Roald Dahl was once asked how he was able to relate to seven year olds so well. He replied, “Because I am seven years old!” I love this answer, mainly because he was pushing seventy at the time. I’m not sure how many seven year old’s share the great man’s love of whisky, cigarettes and casinos but still – what a brilliant sentiment.

When you write for kids (particularly when you’re writing in the first person) I guess you’ve got to spend a lot of your time dusting off old, forgotten corners of your brain and trying to think like you used to. Being an immature, silly excuse for a grown-up definitely helps you to do this.

We’re slap bang in the era of the man-child right now. Eighty years ago we’d have been force-fed Woodbines and shoved down a mine at eleven. Nowadays you don’t feel like a proper grown-up til you’re sitting in an old people’s home and sucking rich teas through a straw. The world’s full of middle aged blokes playing computer games, reading comics and dressing up in nappies.

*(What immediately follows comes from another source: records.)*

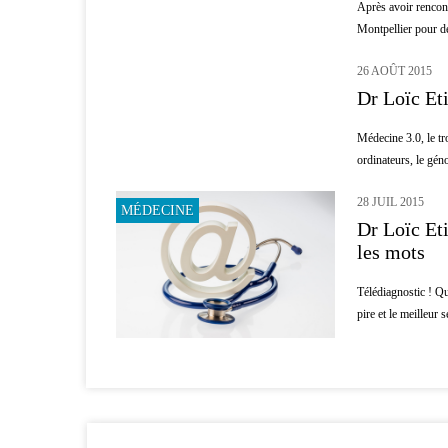
Après avoir rencont
Montpellier pour d
26 AOÛT 2015
MÉDECINE
Dr Loïc Et
Médecine 3.0, le tr
ordinateurs, le gén
28 JUIL 2015
MÉDECINE
Dr Loïc Eti
les mots
Télédiagnostic ! Qu
pire et le meilleur s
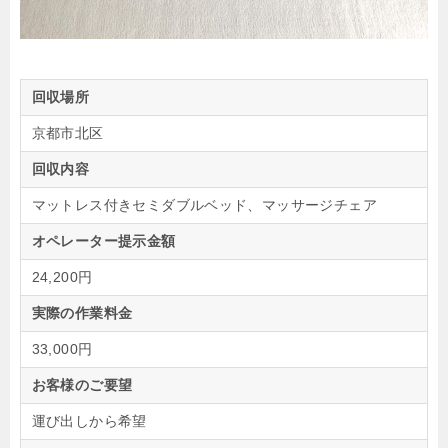
回収場所
京都市北区
回収内容
マットレス付きセミダブルベッド、マッサージチェア
オペレーター提示金額
24,200円
実際の作業料金
33,000円
お客様のご要望
運び出しから希望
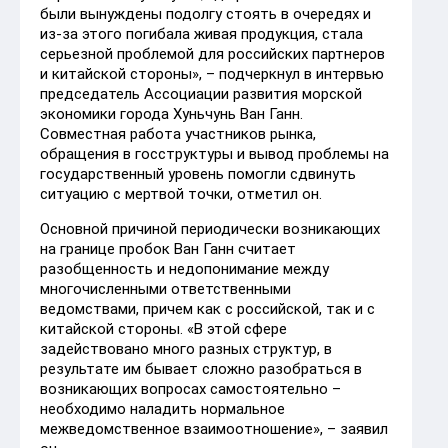
были вынуждены подолгу стоять в очередях и
из-за этого погибала живая продукция, стала
серьезной проблемой для российских партнеров
и китайской стороны», – подчеркнул в интервью
председатель Ассоциации развития морской
экономики города Хуньчунь Ван Ганн.
Совместная работа участников рынка,
обращения в госструктуры и вывод проблемы на
государственный уровень помогли сдвинуть
ситуацию с мертвой точки, отметил он.
Основной причиной периодически возникающих
на границе пробок Ван Ганн считает
разобщенность и недопонимание между
многочисленными ответственными
ведомствами, причем как с российской, так и с
китайской стороны. «В этой сфере
задействовано много разных структур, в
результате им бывает сложно разобраться в
возникающих вопросах самостоятельно –
необходимо наладить нормальное
межведомственное взаимоотношение», – заявил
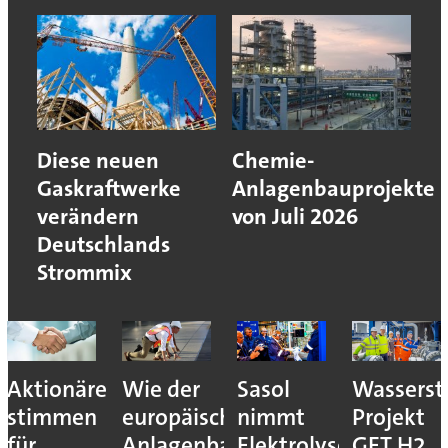
Diese neuen
Chemie-
Gaskraftwerke
Anlagenbauprojekte
verändern
von Juli 2026
Deutschlands
Strommix
Aktionäre
Wie der
Sasol
Wassersto
stimmen
europäische
nimmt
Projekt
für
Anlagenbau
Elektrolyseur
GET H2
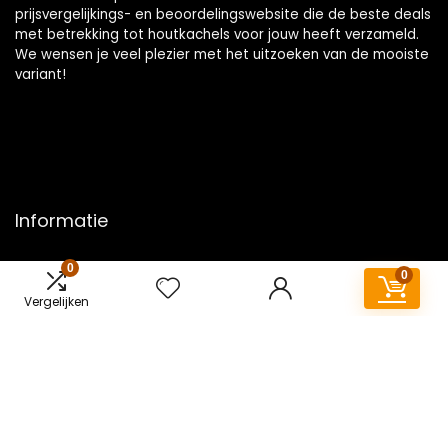
prijsvergelijkings- en beoordelingswebsite die de beste deals
met betrekking tot houtkachels voor jouw heeft verzameld.
We wensen je veel plezier met het uitzoeken van de mooiste
variant!
Informatie
Contact
0
0
Klantenservice
Vergelijken
Over ons
Overzicht
Onze webshops
Vacature
Blogs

Personally I think it’s great – why not have some fun in your life? Being an adult is rubbish – taking out the bins, filling in forms, talking about mortgages when you go to parties, sending Angry Letters, shouting at the telly like Leon from Gogglebox etc. People (mainly men it has to be said) have clocked on that this seems utterly miserable. Kids have way more fun. You might as well do silly stuff. My friend’s dad was a mascot at Preston North End on his 50th birthday. Brilliant! Imagine being one of the players – you’d have thought Benjamin Button had just won a competition.

That said, I do sometimes wonder if it’s healthy though…

I mean, when does being a fun, cheeky fellow with child-like exuberance actually just become, well, a little bit sad and embarrassing?

For example, I run a kids football team. Getting involved, cheering them on, having a bit of banter with them – good. Turning up in my kit like John Terry and slide-tackling a ten-year old while he takes a throw-in – not so good.

Going on the trampoline at a family barbeque – not a problem. Going on the trampoline at a family barbeque when drunk, accidentally knee-dropping a child in the face then vomming up all over them – really bad.

Liking chicken nuggets chips and beans – nothing wrong with that. Ordering them in a posh restaurant, mixing them all together in a glass and flinging them at a waiter – probably a bit much.

Playing about at a soft play centre with my children – lovely. Dominating the ball pit then urinating all over the plastic balls – terrible.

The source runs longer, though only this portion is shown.